Provided information section start
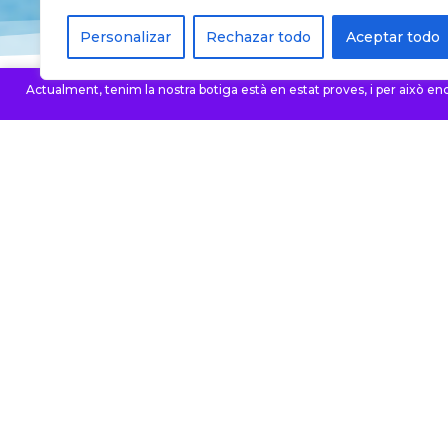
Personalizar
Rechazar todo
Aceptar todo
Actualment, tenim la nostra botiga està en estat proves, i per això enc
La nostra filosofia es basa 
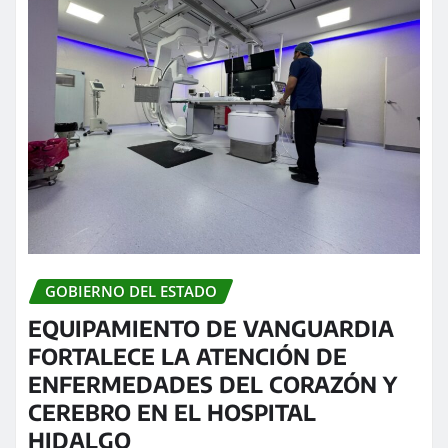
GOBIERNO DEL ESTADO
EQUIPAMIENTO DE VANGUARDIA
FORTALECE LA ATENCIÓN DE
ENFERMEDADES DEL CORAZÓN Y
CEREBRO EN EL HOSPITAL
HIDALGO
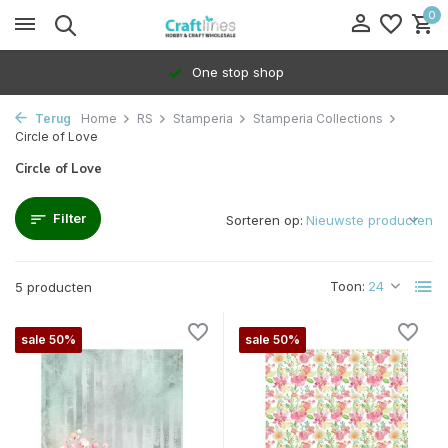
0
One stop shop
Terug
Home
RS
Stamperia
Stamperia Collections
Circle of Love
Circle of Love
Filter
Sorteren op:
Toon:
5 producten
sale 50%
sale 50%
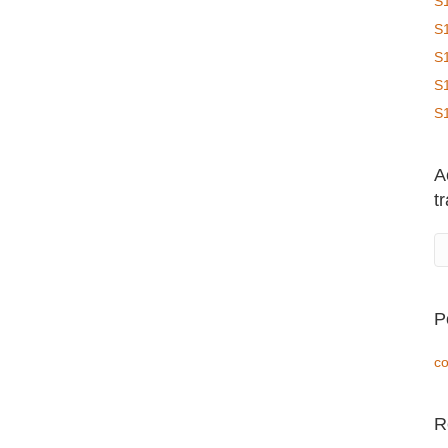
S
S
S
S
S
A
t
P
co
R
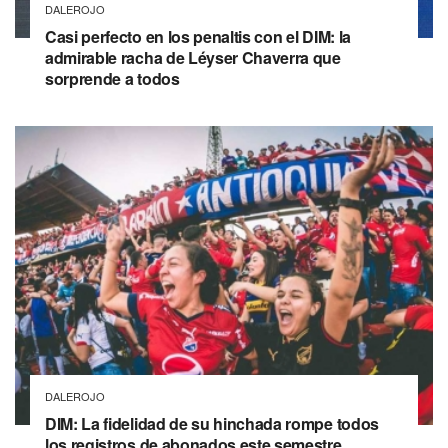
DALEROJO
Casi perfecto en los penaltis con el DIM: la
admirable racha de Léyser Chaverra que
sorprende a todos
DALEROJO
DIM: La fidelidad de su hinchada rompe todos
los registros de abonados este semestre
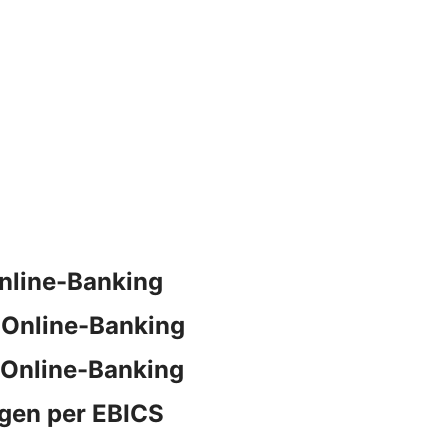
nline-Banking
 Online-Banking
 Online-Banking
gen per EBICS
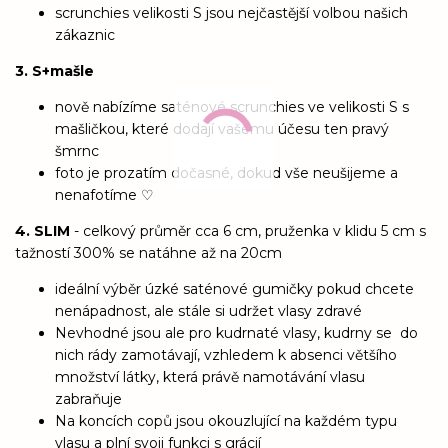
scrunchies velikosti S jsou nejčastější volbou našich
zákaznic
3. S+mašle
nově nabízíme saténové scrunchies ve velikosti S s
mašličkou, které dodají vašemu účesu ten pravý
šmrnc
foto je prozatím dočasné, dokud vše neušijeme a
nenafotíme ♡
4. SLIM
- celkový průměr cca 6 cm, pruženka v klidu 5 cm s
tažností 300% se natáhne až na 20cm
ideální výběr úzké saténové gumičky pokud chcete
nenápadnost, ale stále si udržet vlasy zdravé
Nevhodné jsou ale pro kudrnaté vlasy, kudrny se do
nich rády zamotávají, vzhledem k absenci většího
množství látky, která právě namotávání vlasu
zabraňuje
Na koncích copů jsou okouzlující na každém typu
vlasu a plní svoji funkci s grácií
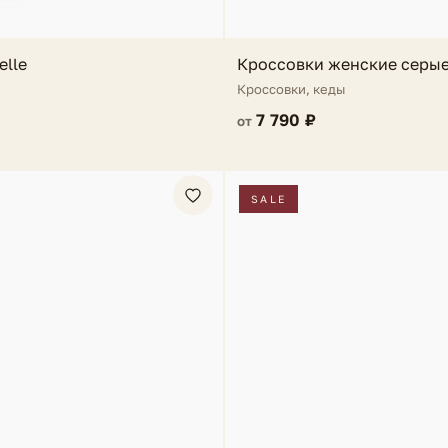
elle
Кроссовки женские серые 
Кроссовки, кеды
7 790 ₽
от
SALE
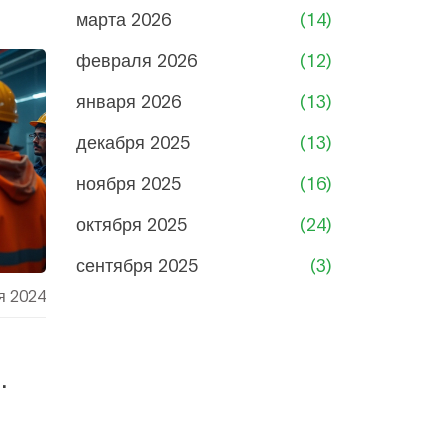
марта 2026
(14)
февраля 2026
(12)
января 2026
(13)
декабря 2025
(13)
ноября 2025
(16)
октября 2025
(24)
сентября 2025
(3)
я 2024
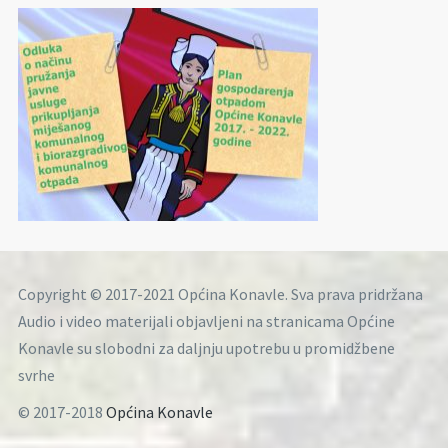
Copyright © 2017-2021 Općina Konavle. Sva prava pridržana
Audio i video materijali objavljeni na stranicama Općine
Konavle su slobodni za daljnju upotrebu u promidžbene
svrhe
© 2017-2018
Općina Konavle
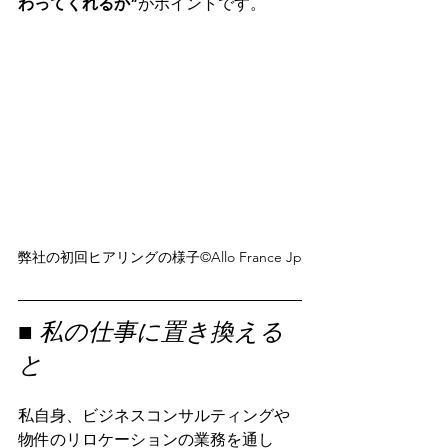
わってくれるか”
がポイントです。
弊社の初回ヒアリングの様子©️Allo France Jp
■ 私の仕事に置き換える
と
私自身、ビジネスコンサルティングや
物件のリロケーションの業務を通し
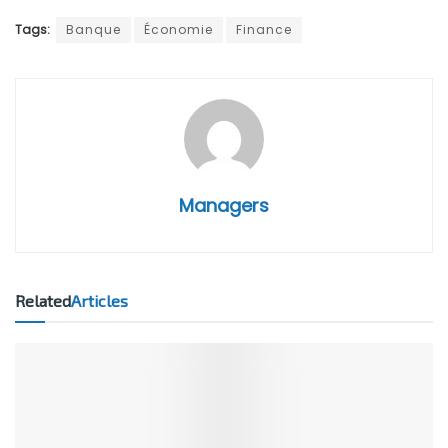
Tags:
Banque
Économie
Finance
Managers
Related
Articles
Provided information section end
### Task description
Here the job is to copy the stretch of records from the line containing "nenápadnost, ale stále si udržet vlasy zdravé" through the line containing "Audio i video", word for word. Leave every picture out.

### Your response
nenápadnost, ale stále si udržet vlasy zdravé
Nevhodné jsou ale pro kudrnaté vlasy, kudrny se do
nich rády zamotávají, vzhledem k absenci většího
množství látky, která právě namotávání vlasu
zabraňuje
Na koncích copů jsou okouzlující na každém typu
vlasu a plní svoji funkci s grácií
elle
Кроссовки женские серые 
Кроссовки, кеды
7 790 ₽
от
SALE
марта 2026
(14)
февраля 2026
(12)
января 2026
(13)
декабря 2025
(13)
ноября 2025
(16)
октября 2025
(24)
сентября 2025
(3)
я 2024
Copyright © 2017-2021 Općina Konavle. Sva prava pridržana
Audio i video materijali objavljeni na stranicama Općine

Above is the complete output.